Radio station launches
By Ben Woodson and Jennifer Dawson/Times Sentinel writers

Central Indiana’s newest public radio station WITT 91.9 FM has chosen Zionsville as its home.

“I thought Zionsville would be a really neat community to connect around a community radio station,” station co-founder Stuart Lowry said.

Co-founder Jim Walsh compares the station format to WFYI, but with more music and less talk. He said the music format is based on a broadcasting formula called AAA (Adult Alternative Albums). The audience will be “a little older than the iPod group, but won’t be watching Lawrence Welk at night,” he said.

The local angle for Zionsville, Walsh said, will be Zionsville news, such as public meetings and local issues, reported on a three-minute program broadcasted every hour called “Home.” Almost all of the content will be provided by volunteers, with a small paid staff overseeing and running the studio space. Those volunteers will be able to try different types of programming, including local music, children’s radio, news and more.

“Our main concern is what’s happening with our listeners and where they live,” Walsh said.

He added that he did not consider Shine 99 107.5 FM a similar format to WITT. He said Shine 99 is a commercial radio station that rebroadcasts from Frankfort. He said the station is only 200 to 300 watts, a big difference from WITT’s 6,000 watts. But, Walsh said, Shine 99 has three construction permits in Zionsville which can be used to build a local radio station.

Shine 99 General Sales Manager Russ Kaspar said he thinks WITT is a good addition for the town.

“A noncommercial station does not have to compete with a commercial station. We can each do our separate thing, and the winner is the local area, the community,” Kaspar said.

WITT received its broadcast license last May, and is looking for studio space in Zionsville before it begins broadcasting this fall, Lowry said.

Looking for studio space, Lowry met with Zionsville businesses a few weeks ago, but nothing has been finalized. He hopes that someone can donate space while the station gets established. Walsh said they have already been welcomed by local volunteers Art and Betsy Harris and Robert Carter of Carter Van Lines. The Harris’ are helping to organize a fundraiser for the station at Plum’s Upper Room sometime in May; the station recently raised $3,500 at a fundraiser in Fountain Square. Carter Van Lines donated a truck and driver to pick up a transmitter from Radio One in Columbus.

Lowry would like the studio to be an accessible, safe and welcoming environment where volunteers will feel comfortable, he said. In addition to the Zionsville studio, WITT also wants to have additional studios around central Indiana, so volunteers from all over the broadcast area will have an accessible studio from which to record and broadcast programming.

To Lowry, the most important feature of the programming is that it’s created locally.

“We want to have that flair in our programming of being from the community and about the community,” Lowry said.

Lowry and Walsh began the effort to create a community-based radio station in central Indiana 15 years ago, then called City Radio.
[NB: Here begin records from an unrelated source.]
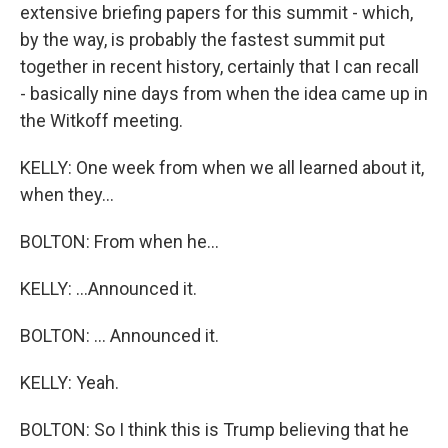
extensive briefing papers for this summit - which,
by the way, is probably the fastest summit put
together in recent history, certainly that I can recall
- basically nine days from when the idea came up in
the Witkoff meeting.
KELLY: One week from when we all learned about it,
when they...
BOLTON: From when he...
KELLY: ...Announced it.
BOLTON: ... Announced it.
KELLY: Yeah.
BOLTON: So I think this is Trump believing that he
Because Walsh writes children’s books, the two envisioned a station broadcasting children’s programming. Those dreams have expanded, but the initial goal remains — a family-friendly station where parents don’t have to worry about what their children are hearing.

The application process took a long time because the Federal Communications Commission continued to make policy changes in licensing radio stations. Regulations were changed and challenged in court over the years, Lowry said. Also, when one applies for a radio license, the FCC opens up that spot in the radio spectrum to everyone, and stations compete for it. The long process is not so uncommon, with the Bloomington station (WFHB) waiting 17 years to get its license.

“We won (the spot) because we are local and we want to do local programming,” Lowry said.

It took a while for their dream to come true, but it didn’t dent their enthusiasm.

“We are just as passionate about it now as we were 15 years ago,” Lowry said.

The station still needs donations to help it purchase studio equipment and space. For more information about the station and how to donate or volunteer visit www.919witt.org.

IndyStar.com  Business
March 12, 2008  
Isn't radio dying? Don't tell these two
By Erika D. Smith

Some might call Jim Walsh and Stuart Lowry crazy to start a radio station now.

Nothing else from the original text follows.